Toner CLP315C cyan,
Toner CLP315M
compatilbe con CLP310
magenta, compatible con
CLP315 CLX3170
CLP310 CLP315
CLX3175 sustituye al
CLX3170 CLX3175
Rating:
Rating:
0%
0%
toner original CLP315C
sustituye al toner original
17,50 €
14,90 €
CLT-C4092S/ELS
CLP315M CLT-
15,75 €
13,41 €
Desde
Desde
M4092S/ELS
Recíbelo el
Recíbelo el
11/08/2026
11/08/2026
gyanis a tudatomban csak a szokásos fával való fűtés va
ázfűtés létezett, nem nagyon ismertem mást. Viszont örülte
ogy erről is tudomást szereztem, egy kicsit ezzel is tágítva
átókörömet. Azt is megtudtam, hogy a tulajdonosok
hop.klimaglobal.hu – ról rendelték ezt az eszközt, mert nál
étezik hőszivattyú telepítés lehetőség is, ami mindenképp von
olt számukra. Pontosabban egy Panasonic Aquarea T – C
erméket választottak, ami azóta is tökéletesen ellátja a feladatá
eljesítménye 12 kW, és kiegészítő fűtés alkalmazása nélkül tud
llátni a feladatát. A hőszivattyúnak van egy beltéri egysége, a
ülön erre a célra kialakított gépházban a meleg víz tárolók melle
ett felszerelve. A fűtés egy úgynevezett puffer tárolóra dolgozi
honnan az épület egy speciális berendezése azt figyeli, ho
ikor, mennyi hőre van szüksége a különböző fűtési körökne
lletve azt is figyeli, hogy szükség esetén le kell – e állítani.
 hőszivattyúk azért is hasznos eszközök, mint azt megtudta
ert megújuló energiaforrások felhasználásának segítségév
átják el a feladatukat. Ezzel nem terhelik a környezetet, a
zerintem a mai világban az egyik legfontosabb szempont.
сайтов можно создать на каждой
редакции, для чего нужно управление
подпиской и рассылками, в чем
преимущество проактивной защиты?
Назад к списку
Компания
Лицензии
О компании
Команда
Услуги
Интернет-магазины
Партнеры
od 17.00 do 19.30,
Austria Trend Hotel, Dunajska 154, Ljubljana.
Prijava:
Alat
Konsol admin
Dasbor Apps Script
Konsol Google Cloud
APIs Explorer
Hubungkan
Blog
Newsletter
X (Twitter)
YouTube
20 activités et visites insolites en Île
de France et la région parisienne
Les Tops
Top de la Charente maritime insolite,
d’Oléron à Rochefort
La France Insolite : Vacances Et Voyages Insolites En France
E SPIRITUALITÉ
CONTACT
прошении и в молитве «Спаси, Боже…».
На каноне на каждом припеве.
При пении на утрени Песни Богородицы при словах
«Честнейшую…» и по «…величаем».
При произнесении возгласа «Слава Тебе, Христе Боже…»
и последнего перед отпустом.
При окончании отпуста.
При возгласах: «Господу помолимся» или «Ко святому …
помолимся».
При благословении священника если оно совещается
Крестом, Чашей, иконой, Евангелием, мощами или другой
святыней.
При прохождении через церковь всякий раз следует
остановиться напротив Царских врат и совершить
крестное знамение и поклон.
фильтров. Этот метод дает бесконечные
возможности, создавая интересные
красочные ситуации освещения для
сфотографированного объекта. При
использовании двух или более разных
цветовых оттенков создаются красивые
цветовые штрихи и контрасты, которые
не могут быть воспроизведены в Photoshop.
════════════════
● **WORK ITEM**
Every record should be output precisely as it was given.

● **SOLUTION TO THIS TASK**
Toner CLP315C cyan,
Toner CLP315M
compatilbe con CLP310
magenta, compatible con
CLP315 CLX3170
CLP310 CLP315
CLX3175 sustituye al
CLX3170 CLX3175
Rating:
Rating:
0%
0%
toner original CLP315C
sustituye al toner original
17,50 €
14,90 €
CLT-C4092S/ELS
CLP315M CLT-
15,75 €
13,41 €
Desde
Desde
M4092S/ELS
Recíbelo el
Recíbelo el
11/08/2026
11/08/2026
gyanis a tudatomban csak a szokásos fával való fűtés va
ázfűtés létezett, nem nagyon ismertem mást. Viszont örülte
ogy erről is tudomást szereztem, egy kicsit ezzel is tágítva
átókörömet. Azt is megtudtam, hogy a tulajdonosok
hop.klimaglobal.hu – ról rendelték ezt az eszközt, mert nál
étezik hőszivattyú telepítés lehetőség is, ami mindenképp von
olt számukra. Pontosabban egy Panasonic Aquarea T – C
erméket választottak, ami azóta is tökéletesen ellátja a feladatá
eljesítménye 12 kW, és kiegészítő fűtés alkalmazása nélkül tud
llátni a feladatát. A hőszivattyúnak van egy beltéri egysége, a
ülön erre a célra kialakított gépházban a meleg víz tárolók melle
ett felszerelve. A fűtés egy úgynevezett puffer tárolóra dolgozi
honnan az épület egy speciális berendezése azt figyeli, ho
ikor, mennyi hőre van szüksége a különböző fűtési körökne
lletve azt is figyeli, hogy szükség esetén le kell – e állítani.
 hőszivattyúk azért is hasznos eszközök, mint azt megtudta
ert megújuló energiaforrások felhasználásának segítségév
átják el a feladatukat. Ezzel nem terhelik a környezetet, a
zerintem a mai világban az egyik legfontosabb szempont.
сайтов можно создать на каждой
редакции, для чего нужно управление
подпиской и рассылками, в чем
преимущество проактивной защиты?
Назад к списку
Компания
Лицензии
О компании
Команда
Услуги
Интернет-магазины
Партнеры
od 17.00 do 19.30,
Austria Trend Hotel, Dunajska 154, Ljubljana.
Prijava:
Alat
Konsol admin
Dasbor Apps Script
Konsol Google Cloud
APIs Explorer
Hubungkan
Blog
Newsletter
X (Twitter)
YouTube
20 activités et visites insolites en Île
de France et la région parisienne
Les Tops
Top de la Charente maritime insolite,
d’Oléron à Rochefort
La France Insolite : Vacances Et Voyages Insolites En France
E SPIRITUALITÉ
CONTACT
прошении и в молитве «Спаси, Боже…».
На каноне на каждом припеве.
При пении на утрени Песни Богородицы при словах
«Честнейшую…» и по «…величаем».
При произнесении возгласа «Слава Тебе, Христе Боже…»
и последнего перед отпустом.
При окончании отпуста.
При возгласах: «Господу помолимся» или «Ко святому …
помолимся».
При благословении священника если оно совещается
Крестом, Чашей, иконой, Евангелием, мощами или другой
святыней.
При прохождении через церковь всякий раз следует
остановиться напротив Царских врат и совершить
крестное знамение и поклон.
фильтров. Этот метод дает бесконечные
возможности, создавая интересные
красочные ситуации освещения для
сфотографированного объекта. При
использовании двух или более разных
цветовых оттенков создаются красивые
цветовые штрихи и контрасты, которые
не могут быть воспроизведены в Photoshop.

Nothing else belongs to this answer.